-------- Input for this task --------

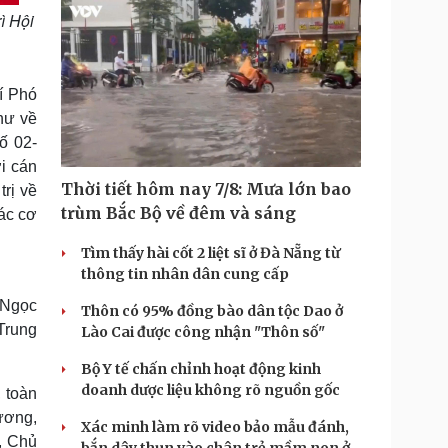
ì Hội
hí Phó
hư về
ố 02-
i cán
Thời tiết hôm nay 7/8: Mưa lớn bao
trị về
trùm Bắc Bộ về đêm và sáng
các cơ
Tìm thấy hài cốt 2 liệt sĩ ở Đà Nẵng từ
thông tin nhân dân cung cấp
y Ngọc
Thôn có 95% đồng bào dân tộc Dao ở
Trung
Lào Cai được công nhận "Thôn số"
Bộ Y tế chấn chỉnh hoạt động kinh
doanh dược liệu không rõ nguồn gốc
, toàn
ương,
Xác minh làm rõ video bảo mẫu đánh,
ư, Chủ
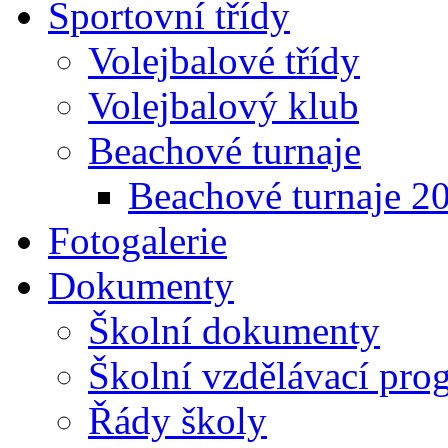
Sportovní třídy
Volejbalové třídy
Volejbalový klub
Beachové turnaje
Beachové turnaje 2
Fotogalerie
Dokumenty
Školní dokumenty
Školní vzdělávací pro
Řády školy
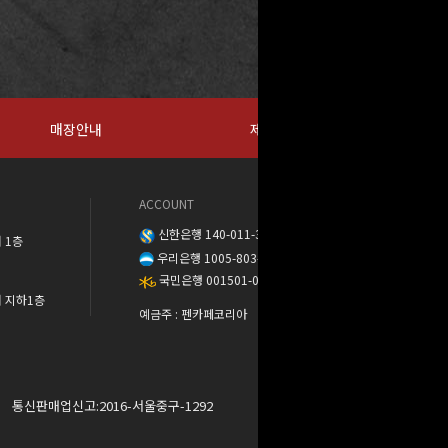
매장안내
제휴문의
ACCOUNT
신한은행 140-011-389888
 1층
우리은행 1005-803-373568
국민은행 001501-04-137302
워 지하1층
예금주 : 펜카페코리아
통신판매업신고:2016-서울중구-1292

--------

## [Work required]
Restate the records in full and word for word, but keep the pictures out.

## [Solution to this exercise]
ì Hội
hí Phó
hư về
ố 02-
i cán
Thời tiết hôm nay 7/8: Mưa lớn bao
trị về
trùm Bắc Bộ về đêm và sáng
các cơ
Tìm thấy hài cốt 2 liệt sĩ ở Đà Nẵng từ
thông tin nhân dân cung cấp
y Ngọc
Thôn có 95% đồng bào dân tộc Dao ở
Trung
Lào Cai được công nhận "Thôn số"
Bộ Y tế chấn chỉnh hoạt động kinh
doanh dược liệu không rõ nguồn gốc
, toàn
ương,
Xác minh làm rõ video bảo mẫu đánh,
ư, Chủ
Sportovní třídy
Volejbalové třídy
Volejbalový klub
Beachové turnaje
Beachové turnaje 2
Fotogalerie
Dokumenty
Školní dokumenty
Školní vzdělávací pro
Řády školy
매장안내
제휴문의
ACCOUNT
신한은행 140-011-389888
 1층
우리은행 1005-803-373568
국민은행 001501-04-137302
워 지하1층
예금주 : 펜카페코리아
통신판매업신고:2016-서울중구-1292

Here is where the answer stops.